Google Revealed: The IT Strategy That Makes It Work
A unique mix of internally developed software, open source, made-to-order hardware, and people management is the secret behind the search engine.
By Thomas Claburn, InformationWeek
<!– –>Aug. 28, 2006
In Building 43 at Google’s Mountain View, Calif., headquarters is a video screen that depicts the world as seen in Google Earth. Across a revolving globe, streams of colorful pixels, like sparks from a Roman candle, mark the geographic origin of queries coming in to Google’s search engine. It’s a real-time representation of Google as the nexus of human curiosity.
Google is different. And it’s different not only because its thinking is original and its applications unique–witness search queries morphed into a lobby display of bursting color–but because the company’s unconventional IT strategy makes it so. Commodity hardware and free software hardly seem like the seeds of an empire, yet Google has turned them into an unmatched distributed computing platform that supports its wildly popular search engine, plus a burgeoning number of applications. We used to call them consumer applications, but Google changed that. Businesses also use them because, well, Google is different.
The IT infrastructure behind Google’s Web services doesn’t matter much to the millions of people conducting searches, but it’s everything to the hundreds of engineers dedicated to Google’s mission of organizing the world’s information and making it “universally accessible and useful.” That calls for an IT plan that matches the company’s business vision in scope and ambition.
Choice is always better than control, Merrill says.
Photo by Jeffery Newbury
Google managers tend to be reticent on the subject of IT strategy, they’re loath to talk about specific vendors or products, and they clam up when asked about their servers and data centers. But a day spent with some of the company’s IT leaders reveals there’s more to Google’s IT operations than a search engine running on a massive server farm. Behind the seeming simplicity is a mash-up of internally developed software, made-to-order hardware, artificial intelligence, obsession with performance, and an unorthodox approach to people management.
There’s a lesson in Google’s IT philosophy for other companies: Shun the herding instinct that leads toward the same systems and software everyone else is using. There may well be competitive advantages in doing things your own way.
“Culture drives the way you do things,” says Douglas Merrill, VP of engineering and Google’s de facto CIO. “To the extent, like us, your organizational culture is unusual in important ways, you will have to build different ways of running your traditional systems.”
Google’s great IT advantage is its ability to build high-performance systems that are cost efficient (we didn’t say cheap) and that scale to massive workloads.
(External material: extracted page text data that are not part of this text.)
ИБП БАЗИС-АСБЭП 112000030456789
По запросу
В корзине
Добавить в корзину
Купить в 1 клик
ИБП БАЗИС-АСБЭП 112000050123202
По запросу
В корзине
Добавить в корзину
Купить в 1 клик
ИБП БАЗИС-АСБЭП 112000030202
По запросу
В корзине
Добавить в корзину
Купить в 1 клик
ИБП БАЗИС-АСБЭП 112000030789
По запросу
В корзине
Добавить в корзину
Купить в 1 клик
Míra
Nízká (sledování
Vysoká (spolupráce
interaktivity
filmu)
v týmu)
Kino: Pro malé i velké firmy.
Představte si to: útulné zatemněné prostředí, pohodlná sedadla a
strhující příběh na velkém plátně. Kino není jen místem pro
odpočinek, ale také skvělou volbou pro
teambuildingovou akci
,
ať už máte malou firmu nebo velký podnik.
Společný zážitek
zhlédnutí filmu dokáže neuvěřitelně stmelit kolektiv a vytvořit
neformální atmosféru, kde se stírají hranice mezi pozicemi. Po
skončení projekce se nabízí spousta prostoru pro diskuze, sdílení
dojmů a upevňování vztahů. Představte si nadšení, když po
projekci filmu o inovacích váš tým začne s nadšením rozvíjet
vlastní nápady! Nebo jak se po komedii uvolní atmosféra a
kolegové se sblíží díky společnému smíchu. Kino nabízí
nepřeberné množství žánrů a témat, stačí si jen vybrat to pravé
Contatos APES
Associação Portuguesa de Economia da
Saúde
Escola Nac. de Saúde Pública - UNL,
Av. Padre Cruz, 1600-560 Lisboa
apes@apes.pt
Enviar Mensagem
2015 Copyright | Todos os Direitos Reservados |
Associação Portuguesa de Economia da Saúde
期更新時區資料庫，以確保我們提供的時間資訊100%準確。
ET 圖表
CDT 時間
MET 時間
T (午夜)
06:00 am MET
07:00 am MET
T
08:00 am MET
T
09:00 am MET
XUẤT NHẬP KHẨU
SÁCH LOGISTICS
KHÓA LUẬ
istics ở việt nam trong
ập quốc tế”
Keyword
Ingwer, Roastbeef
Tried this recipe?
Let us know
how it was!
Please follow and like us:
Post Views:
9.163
Because of that, IT consultant Stephen Arnold argues, Google enjoys huge cost advantages over competitors such as Amazon, eBay, Microsoft, and Yahoo. Google’s programmers are 50% to 100% more productive than their peers at other Web companies, a result of the custom libraries Google developed to support programming of massively parallel systems, Arnold says. He estimates the company’s competitors have to spend four times as much to keep up.
Pimp My ServerHow does Google do it? For one thing, Merrill says, “we build hardware.” Google doesn’t manufacture computer systems, but it does order them to its own specifications, then installs and tunes them like something out of MTV’s Pimp My Ride. “What it comes down to is we’re very good at buying commodity servers and using them to their fullest, to the point where they’re almost so damn hot they’ll melt,” open source program manager Chris DiBona says.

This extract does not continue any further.